Le nuove centrali elettriche a carbone in Serbia, Montenegro e Ucraina non sono abbastanza avanzate per ridurre le emissioni nocive come il biossido di zolfo. Lo dichiara il Centre for European Reform (CER). Eppure in UE la tecnologia di riduzione del biossido di zolfo è obbligatoria. Questi inadempimenti danno un vantaggio competitivo ai Paesi balcanici, che da una parte si tende a giustificare data la difficoltà economica in cui versano, dall’altra sembra spaccare in due un continente fatto sempre più di ricchi e poveri.

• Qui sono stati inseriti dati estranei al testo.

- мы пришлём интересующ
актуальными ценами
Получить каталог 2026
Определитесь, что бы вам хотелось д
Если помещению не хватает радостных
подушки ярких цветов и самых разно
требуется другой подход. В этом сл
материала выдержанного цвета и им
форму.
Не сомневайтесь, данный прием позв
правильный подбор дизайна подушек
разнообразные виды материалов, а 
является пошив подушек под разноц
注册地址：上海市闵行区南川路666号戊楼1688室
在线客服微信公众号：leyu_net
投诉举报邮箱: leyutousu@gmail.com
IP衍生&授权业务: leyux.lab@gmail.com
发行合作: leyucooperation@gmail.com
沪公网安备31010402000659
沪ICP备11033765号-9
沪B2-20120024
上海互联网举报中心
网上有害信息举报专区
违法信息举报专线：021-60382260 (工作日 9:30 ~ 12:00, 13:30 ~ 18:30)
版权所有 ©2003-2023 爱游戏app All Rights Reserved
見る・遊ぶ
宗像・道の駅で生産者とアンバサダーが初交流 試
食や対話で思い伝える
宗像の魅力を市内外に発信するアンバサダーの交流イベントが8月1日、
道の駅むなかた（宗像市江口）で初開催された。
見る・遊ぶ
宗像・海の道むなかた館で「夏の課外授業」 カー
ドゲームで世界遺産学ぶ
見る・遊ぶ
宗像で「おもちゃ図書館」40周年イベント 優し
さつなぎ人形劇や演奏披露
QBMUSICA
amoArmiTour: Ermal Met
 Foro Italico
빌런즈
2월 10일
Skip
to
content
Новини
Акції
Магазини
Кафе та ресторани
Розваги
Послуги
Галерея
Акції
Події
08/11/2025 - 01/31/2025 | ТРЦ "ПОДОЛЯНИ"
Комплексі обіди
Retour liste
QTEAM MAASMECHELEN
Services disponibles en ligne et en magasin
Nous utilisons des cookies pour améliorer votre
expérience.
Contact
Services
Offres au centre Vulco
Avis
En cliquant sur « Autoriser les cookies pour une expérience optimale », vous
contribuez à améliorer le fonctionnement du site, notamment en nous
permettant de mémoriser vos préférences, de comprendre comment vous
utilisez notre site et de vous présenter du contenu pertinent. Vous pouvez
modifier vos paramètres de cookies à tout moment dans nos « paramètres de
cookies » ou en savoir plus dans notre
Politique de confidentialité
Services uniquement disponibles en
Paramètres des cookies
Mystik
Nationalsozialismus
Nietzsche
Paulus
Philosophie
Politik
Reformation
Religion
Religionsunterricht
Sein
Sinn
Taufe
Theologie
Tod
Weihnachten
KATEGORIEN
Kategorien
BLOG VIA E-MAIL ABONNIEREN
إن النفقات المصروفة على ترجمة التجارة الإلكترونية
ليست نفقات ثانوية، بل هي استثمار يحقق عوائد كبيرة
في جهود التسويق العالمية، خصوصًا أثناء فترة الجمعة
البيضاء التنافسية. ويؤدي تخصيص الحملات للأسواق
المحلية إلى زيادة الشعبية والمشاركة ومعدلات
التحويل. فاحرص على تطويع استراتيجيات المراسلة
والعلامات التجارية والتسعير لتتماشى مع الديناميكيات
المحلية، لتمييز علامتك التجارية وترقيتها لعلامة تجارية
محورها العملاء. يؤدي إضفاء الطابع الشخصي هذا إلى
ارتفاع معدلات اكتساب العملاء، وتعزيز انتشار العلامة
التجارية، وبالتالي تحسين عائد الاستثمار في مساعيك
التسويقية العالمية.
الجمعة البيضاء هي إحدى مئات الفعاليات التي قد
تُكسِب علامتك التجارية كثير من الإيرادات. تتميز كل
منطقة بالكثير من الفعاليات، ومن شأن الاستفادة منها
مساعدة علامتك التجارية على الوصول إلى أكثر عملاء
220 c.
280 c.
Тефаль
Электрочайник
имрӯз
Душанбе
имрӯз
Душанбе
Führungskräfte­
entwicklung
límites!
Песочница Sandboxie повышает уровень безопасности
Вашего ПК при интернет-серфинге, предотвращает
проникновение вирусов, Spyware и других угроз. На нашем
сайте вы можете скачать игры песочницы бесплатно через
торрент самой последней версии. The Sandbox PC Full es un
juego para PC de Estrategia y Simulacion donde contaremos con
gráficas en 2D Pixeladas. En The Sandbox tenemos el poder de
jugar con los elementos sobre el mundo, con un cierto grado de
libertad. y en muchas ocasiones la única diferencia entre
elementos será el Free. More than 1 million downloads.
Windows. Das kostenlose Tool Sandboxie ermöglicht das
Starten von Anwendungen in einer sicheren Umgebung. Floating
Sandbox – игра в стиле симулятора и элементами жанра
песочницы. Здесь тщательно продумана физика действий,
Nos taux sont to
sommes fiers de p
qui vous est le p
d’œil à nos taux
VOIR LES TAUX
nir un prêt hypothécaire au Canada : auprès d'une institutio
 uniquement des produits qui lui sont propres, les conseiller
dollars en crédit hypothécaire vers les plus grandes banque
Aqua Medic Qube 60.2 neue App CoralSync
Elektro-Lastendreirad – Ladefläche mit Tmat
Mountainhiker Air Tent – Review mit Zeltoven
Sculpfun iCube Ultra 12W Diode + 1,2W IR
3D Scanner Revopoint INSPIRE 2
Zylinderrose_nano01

L’Health and Environment Alliance (HEAL) ha rilevato che più di 10 mila persone sono morte prematuramente in Serbia per gli effetti del particolato e l’esposizione all’ozono nel 2010. Sono stati persi inoltre 2.5 milioni di giorni di lavoro.

La Serbia ha il secondo più alto tasso di morti premature dovute all’inquinamento atmosferico in Europa: le concentrazioni di particolato superano gli standard dell’Unione e dell’Organizzazione Mondiale della Sanità. L’OMS stima che le morti per inquinamento costino alla Serbia il 33,5% del Pil, al Montenegro il 14,5% e all’Ucraina il 26,5%.

La Commissione ha dichiarato che non fermerà le importazioni di energia sporca, perché i Paesi in questione fanno parte della WTO (Organizzazione mondiale del commercio), i cui membri sono tenuti a non limitare le importazioni da altri membri.